# RMEF Donation



## beltramidave (Jan 6, 2016)

Was asked to make a cribbage board for Rocky Mountain Elk Foundation auction in Montana by my BIL. Actually made 2. First one, made from .75" maple cupped terribly after carvng (even after being sealed) despite wood being in my shop for 2+ years. Was able to get it to lay flat again, but was not confident that it would stay, so I took Honest John's advice and bought a !' pine round from Menards to make the second one.

Going to send both, hope they do well. Was quite pleased for my first go around..


----------



## RainMan 2.0 (May 6, 2014)

Super impressive Dave . I used to hear people talk about this game ,but have no idea how it works . 
Love the art work in yours , wow !


----------



## beltramidave (Jan 6, 2016)

RainMan 2.0 said:


> Super impressive Dave . I used to hear people talk about this game ,but have no idea how it works .
> Love the art work in yours , wow !


I have no idea how to play either. Was fun yet frustrating. Thanks for the comments.


----------



## MoHawk (Dec 8, 2013)

Very nice work and I don't know how to play Cribbage either!


----------



## Herb Stoops (Aug 28, 2012)

Great job, I know how to play, but never saw as fancy a cribbage board as those. 
Very well done,
Herb


----------



## Scottart (Jan 8, 2015)

Dave

Interesting must be the week to donation to the Elk foundation. I am also shipping a piece to the RMEF foundation banquet in Seeley, Montana. where is yours going?


----------



## difalkner (Jan 3, 2012)

That's a great looking game board, Dave! Like others, I have no idea how to play the game but the boards have always looked interesting.

David


----------



## Scottart (Jan 8, 2015)

cribbage is a great game fun to teach the grand kiddos.


----------



## beltramidave (Jan 6, 2016)

Scottart said:


> Dave
> 
> Interesting must be the week to donation to the Elk foundation. I am also shipping a piece to the RMEF foundation banquet in Seeley, Montana. where is yours going?


Great Falls. I saw your design, very nice! Wish I could paint...


----------



## honesttjohn (Feb 17, 2015)

You did that round panel good, grasshopper!!!


----------



## old55 (Aug 11, 2013)

Very nice Dave.


----------



## Multiwood (Feb 24, 2013)

One of the best looking cribbage boards I have seen


----------



## marecat3 (Nov 30, 2010)

Wow great job


----------



## TenGees (Sep 12, 2012)

Beautiful boards, Dave. Shame about the warping on the maple one.

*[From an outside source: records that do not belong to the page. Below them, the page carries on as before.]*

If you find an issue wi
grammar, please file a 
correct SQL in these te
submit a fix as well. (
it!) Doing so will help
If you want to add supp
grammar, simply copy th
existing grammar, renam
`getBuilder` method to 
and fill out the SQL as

It's probably been about two decades since I played that very good game.


----------



## sreilly (May 22, 2018)

Cribbage, no thanks I ain't hungry....have no idea how to play but can say that the design and execution of the boards look great. With the elk in the design it should feel very at home in Montana. Great job.


----------



## DaninVan (Jan 1, 2012)

Beautiful piece, Dave! 
The game is played to 121 points...the holes are for putting little coloured pegs into for keeping track of the score. Sort of like a race track. Four rows, four players.
https://bicyclecards.com/how-to-play/cribbage/

https://www.amazon.ca/StealStreet-P...=2025&creative=165953&creativeASIN=B0014WPECM


----------



## Oscar36 (Feb 23, 2019)

Beautiful project. The carvings came out looking great. I haven't played cribbage in 30 years but I grew up playing it with my family.

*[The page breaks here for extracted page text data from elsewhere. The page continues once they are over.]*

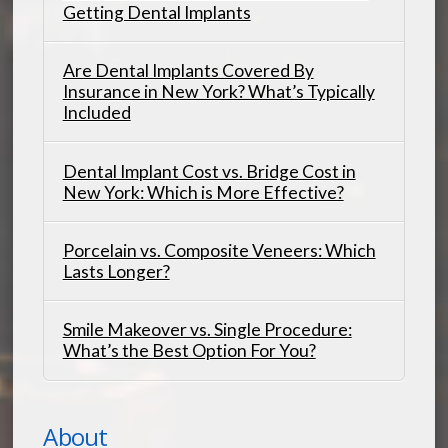
Getting Dental Implants
Are Dental Implants Covered By
Insurance in New York? What’s Typically
Included
Dental Implant Cost vs. Bridge Cost in
New York: Which is More Effective?
Porcelain vs. Composite Veneers: Which
Lasts Longer?
Smile Makeover vs. Single Procedure:
What’s the Best Option For You?
About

I may have to carve one just for nostalgia. Of course won't be nearly as nice as yours.


----------



## DesertRatTom (Jul 3, 2012)

The three dimensions really popped on this piece. In art that's called Bas Relief. Really nice job on this. You CNC guys keep tempting the rest of us with gorgeous work like this.


----------



## ScottyDBQ (Jul 5, 2008)

Played a few times many decades ago - but never saw a board as spectacular as yours. Great job!


----------



## beltramidave (Jan 6, 2016)

Wow, thanks for all the comments! I hope they do well at the auction.


----------



## Knothead47 (Feb 10, 2010)

Good job! Got a cribbage board in the attic. Never figured out how to play it. I'm till trying to figure out the golf tee game at Cracker Barrel!


----------



## MEBCWD (Jan 14, 2012)

Dave great looking boards. I'm sure they will make good money for the foundation. I played the game 30+ years ago with a neighbor and not sure if I ever won, but it was fun. I'd like to make a few boards but I don't know if I would ever find the time or someone to play with, might have to teach one of the great-grandkids how to play.


----------



## beltramidave (Jan 6, 2016)

Update, the RMEF banquet was held Saturday evening. The pine board was put into a silent auction and brought 150.00 and the maple one was put into a $3/ticket raffle and according to my BIL, had between 150-200 tickets in the bucket. Also donated one of my wine bottle/glass holder which brought 125.00.

Pretty happy with the results. Will see if it brings me any more work. Thanks everyone for the comments.


----------



## honesttjohn (Feb 17, 2015)

You are now a professional fundraiser!! Good show.


----------